Published: 18 December 2006

Abstract

Background

Proteins control and mediate many biological activities of cells by interacting with other protein partners. This work presents a statistical model to predict protein interaction networks of Drosophila melanogaster based on insight into domain interactions.

Results

Three high-throughput yeast two-hybrid experiments and the collection in FlyBase were used as our starting datasets. The co-occurrences of domains in these interactive events are converted into a probability score of domain-domain interaction. These scores are used to infer putative interaction among all available open reading frames (ORFs) of fruit fly. Additionally, the likelihood function is used to estimate all potential protein-protein interactions.

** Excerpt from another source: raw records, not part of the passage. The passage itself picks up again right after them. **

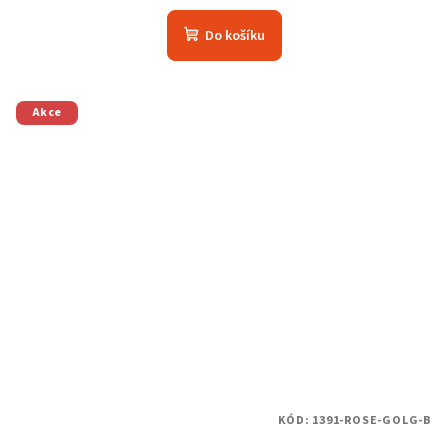
hodnocení
produktu
Do košíku
je
5,0
z
5
Akce
hvězdiček.
KÓD:
1391-ROSE-GOLG-B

All parameters are successfully iterated and MLE is obtained for each pair of domains. Additionally, the maximized likelihood reaches its converged criteria and maintains the probability stable. The hybrid model achieves a high specificity with a loss of sensitivity, suggesting that the model may possess major features of protein-protein interactions. Several putative interactions predicted by the proposed hybrid model are supported by literatures, while experimental data with a low probability score indicate an uncertain reliability and require further proof of interaction.

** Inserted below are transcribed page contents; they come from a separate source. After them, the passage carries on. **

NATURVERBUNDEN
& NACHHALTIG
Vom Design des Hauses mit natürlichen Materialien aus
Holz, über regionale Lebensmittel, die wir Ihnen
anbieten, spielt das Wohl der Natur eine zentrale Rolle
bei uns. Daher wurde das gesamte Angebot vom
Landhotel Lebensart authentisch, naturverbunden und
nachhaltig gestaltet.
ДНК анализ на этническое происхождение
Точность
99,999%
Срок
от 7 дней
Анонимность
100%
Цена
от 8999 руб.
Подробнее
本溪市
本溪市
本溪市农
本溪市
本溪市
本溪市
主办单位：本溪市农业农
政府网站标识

Fly-DPI is the online database used to present this work. It is an integrated proteomics tool with comprehensive protein annotation information from major databases as well as an effective means of predicting protein-protein interactions. As a novel search strategy, the ping-pong search is a naïve path map between two chosen proteins based on pre-computed shortest paths. Adopting effective filtering strategies will facilitate researchers in depicting the bird's eye view of the network of interest. Fly-DPI can be accessed at http://flydpi.nhri.org.tw webcite.

Conclusion

This work provides two reference systems, statistical and biological, to evaluate the reliability of protein interaction. First, the hybrid model statistically estimates both experimental and predicted protein interaction relationships. Second, the biological information for filtering and annotation itself is a strong indicator for the reliability of protein-protein interaction. The space-temporal or stage-specific expression patterns of genes are also critical for identifying proteins involved in a particular situation.